Next, to assess value, we created our own set of rankings for all draft prospects using 2 different approaches: (1) using current and former NHL players that played in these junior hockey leagues between 1997 – 2015, fit a ridge regression of their junior hockey stats to their (a) NHL GVT and (b) an indicator if they played 10 NHL games, and use the best-fit equation to project draft prospects, and (2) find comparable players based on junior hockey statistics using a K-nearest neighbors approach, and use the comparable players’ NHL performance to project draft prospects. We will focus on (2), the K-nearest neighbors approach, as it is the more interesting approach and something we have not previously discussed, whereas regression analyses of college stats tend to be done more often and are highly limiting.

The intuition behind using a K-nearest neighbors approach is that players with similar junior data should perform similarly in the NHL, so finding the most comparable historical junior hockey players for the current draft prospects, and looking at those comparables’ NHL performances, could serve as a good proxy for the current draft prospect’s expected NHL performance. We defined a similar player as a player that played in the same junior hockey league, played the same position (classified either as a forward or defenseman), and then assessed closeness in comparability in height, weight, age, goals, assists, and plus-minus. Setting K = 10, we found for each draft prospect the 10 most comparable players according to this criteria. As an example, we show the results for Pierre-Luc Dubois, the #1 ranked North American skater by Central Scouting:

To reiterate, we found the 10 most comparable players by the latter six statistics, with playing in the same league at the same position a requirement for being a comparable player. We assess closeness in comparability to the other six statistics based on a player’s number of standard deviations away from the mean for each category (for example, Pierre-Luc Dubois was 1.59 standard deviations above the mean for goals scored, so he would be comparable to other players that were 1.59 standard deviations above the mean for goals scored in their junior hockey season). The K-nearest neighbors algorithm is what solves for these 10 most similar players, by minimizing the differences between the statistics. Once the comparables are found, to get a player’s projected GVT, we simply took an average of the NHL GVTs of the 10 comparable players, and the same follows for estimating a player’s chances of making the NHL by calculating the percentage of comparable players that made it into the NHL themselves.

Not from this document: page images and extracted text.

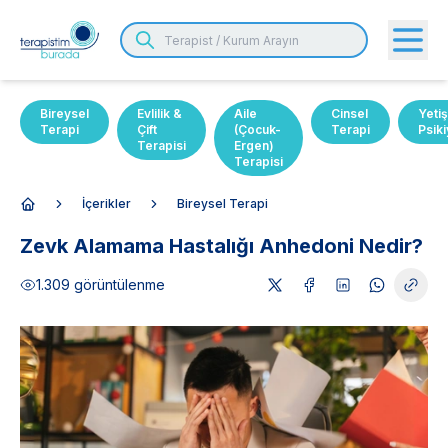
Bireysel
Evlilik &
Aile
Cinsel
Yetiş
Terapi
Çift
(Çocuk-
Terapi
Psiki
Terapisi
Ergen)
Terapisi
İçerikler
Bireysel Terapi
Anasayfa
Zevk Alamama Hastalığı Anhedoni Nedir?
1.309
görüntülenme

The graph below shows the projected NHL GVTs for all draft prospects in Central Scouting expected to be drafted, using this comparable players approach. It is important to note that, whereas the dots on this graph represent draft prospects for the current draft, the line of best fit actually shows the historical average GVTs by players drafted at each position (the line of best fit from the graph above). By comparing a draft prospect’s expected GVT with their expected draft position as well as the historical GVTs from those draft positions, we can finally see which players we believe are over- and under-valued relative to their ranking. As a reminder, we needed to use the equation above from the very first graph to estimate players’ draft positions from their Central Scouting rankings.

We interpret the best fit equation with another example: the player ranked 30^th in North American central scouting that is expected to be drafted near the 44^th pick is then estimated to have a career GVT of (-8.382 * ln(44) + 42.773) 11.05.

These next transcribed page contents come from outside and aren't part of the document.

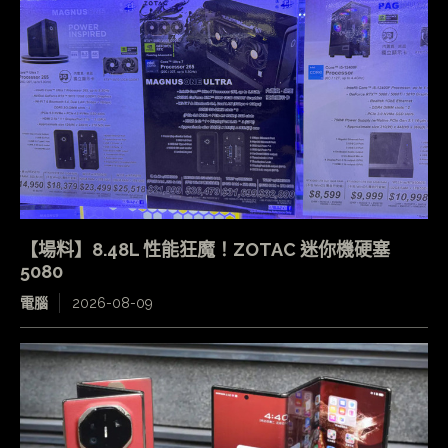
【場料】8.48L 性能狂魔！ZOTAC 迷你機硬塞
5080
電腦
2026-08-09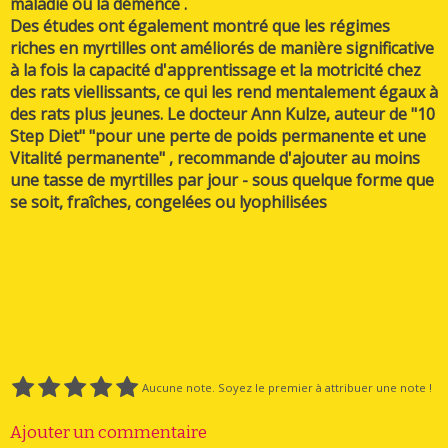
maladie ou la démence .
Des études ont également montré que les régimes
riches en myrtilles ont améliorés de manière significative
à la fois la capacité d'apprentissage et la motricité chez
des rats viellissants, ce qui les rend mentalement égaux à
des rats plus jeunes. Le docteur Ann Kulze, auteur de "10
Step Diet" "pour une perte de poids permanente et une
Vitalité permanente" , recommande d'ajouter au moins
une tasse de myrtilles par jour - sous quelque forme que
se soit, fraîches, congelées ou lyophilisées
Aucune note. Soyez le premier à attribuer une note !
Ajouter un commentaire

While we have highlighted several of the players who are projected to outperform their expected draft positions, it is interesting to note that the majority of the current draft prospects are projected to underperform the historical line of best fit with this analysis. This is more likely the case of the K-nearest neighbors comparables approach simply having a bias towards underestimating players more so than it is due to a weak draft class. Honestly, I have no idea at all if this is a strong or weak draft class.

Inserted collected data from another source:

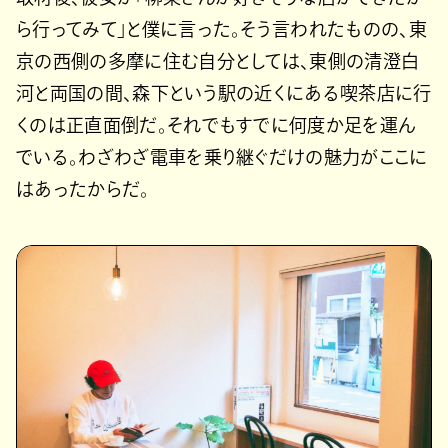
ら行ってみて」と僕に言った。そう言われたものの、東
京の西側の多摩に住む自分としては、東側の清澄白
河と両国の間、森下という駅の近くにある喫茶店に行
くのは正直面倒だ。それでもすでに何度か足を運ん
でいる。わざわざ電車を乗り継ぐだけの魅力がここに
はあったからだ。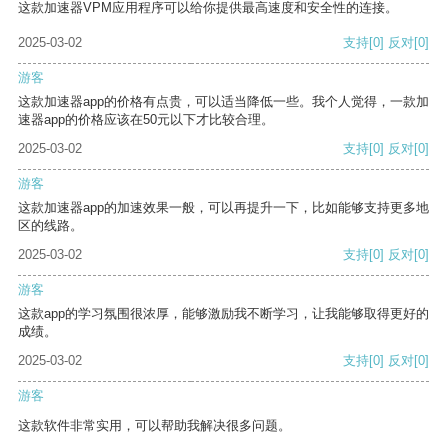
这款加速器VPM应用程序可以给你提供最高速度和安全性的连接。
2025-03-02
支持
[0]
反对
[0]
游客
这款加速器app的价格有点贵，可以适当降低一些。我个人觉得，一款加
速器app的价格应该在50元以下才比较合理。
2025-03-02
支持
[0]
反对
[0]
游客
这款加速器app的加速效果一般，可以再提升一下，比如能够支持更多地
区的线路。
2025-03-02
支持
[0]
反对
[0]
游客
这款app的学习氛围很浓厚，能够激励我不断学习，让我能够取得更好的
成绩。
2025-03-02
支持
[0]
反对
[0]
游客
这款软件非常实用，可以帮助我解决很多问题。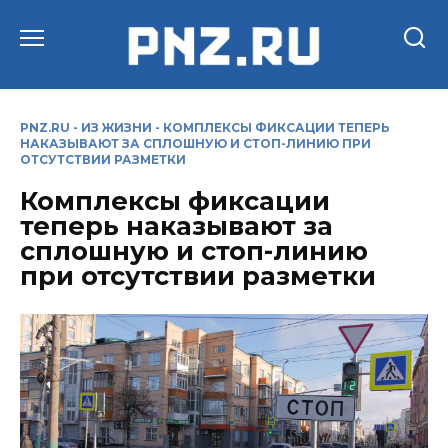
Перейти
к
содержанию
PNZ.RU
-
ИЗ ЖИЗНИ
-
КОМПЛЕКСЫ ФИКСАЦИИ ТЕПЕРЬ
НАКАЗЫВАЮТ ЗА СПЛОШНУЮ И СТОП-ЛИНИЮ ПРИ
ОТСУТСТВИИ РАЗМЕТКИ
Комплексы фиксации
теперь наказывают за
сплошную и стоп-линию
при отсутствии разметки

To recap, there was much about this project that we did not include in the write-up above, but wanted to mention before closing. First, we made several adjustments to the data, to account for a player’s age (a younger player with the same statistics is better than an older player with the same statistics), the league he played in (it is more difficult to play in the NCAA than the USHL), and the year he played (since scoring rates change year by year). We probably spent close to 50% of our time on this project with data cleaning, manipulation and adjustments. As mentioned above, we also used additional regressions to construct draft rankings and predict the likelihood that a player plays >10 games in the NHL, although we focused above to be on the comparable analysis for these outputs rather than the regression analysis. Lastly, attached below is one last bonus graph, showing the percentage of players drafted in each round by each league. It appears NCAA players either make safe late-round picks, or the league has more depth and good NCAA players are still available late in the draft.

Do Certain NCAA Basketball Systems Generate NBA Stars More Often? (3 OF 3)

Posted on June 23, 2016 by stanfordsportsanalytics

Nicholas Canova

In our first two posts, we introduced the UNC case competition and discussed our clustering and play-type analyses of NCAA teams. In this third and final post on the topic, we present a simpler analysis, a regression of players’ NCAA statistics in predicting NBA win shares (WS). Asking ourselves the question “can we predict NBA performance solely looking at a player’s NCAA statistics” lends itself to such an approach. While this analysis does not answer directly the case question, which asked specifically about systems generating superstars, it was nonetheless an interesting analysis to perform. Our approach was as follows:

For all players who played in the NCAA and were drafted into the NBA in the drafts from 2004 – 2012, download their advanced statistics for their most recent NCAA season, as well as their offensive and defensive win shares (oWS, dWS) over their first 4 years in the NBA, all from basketball-reference. These regressions will be used to predict NBA oWS and dWS as a function of a player’s advanced NCAA statistics.
Since different statistics may be more useful for predicting success at different positions, we then split the downloaded data into 10 separate datasets, grouping players first by position, and then within position splitting up each player’s offensive and defensive statistics.
For each of the 10 datasets, we ran a 5-fold cross-validated lasso regression, fitting defensive statistics to actual dWS, and offensive statistics to actual oWS. This created the regression equations that could be used for prediction.
With these fitted regressions, we predicted oWS and dWS for current NCAA players based on their NCAA stats, and created confidence intervals for these predictions.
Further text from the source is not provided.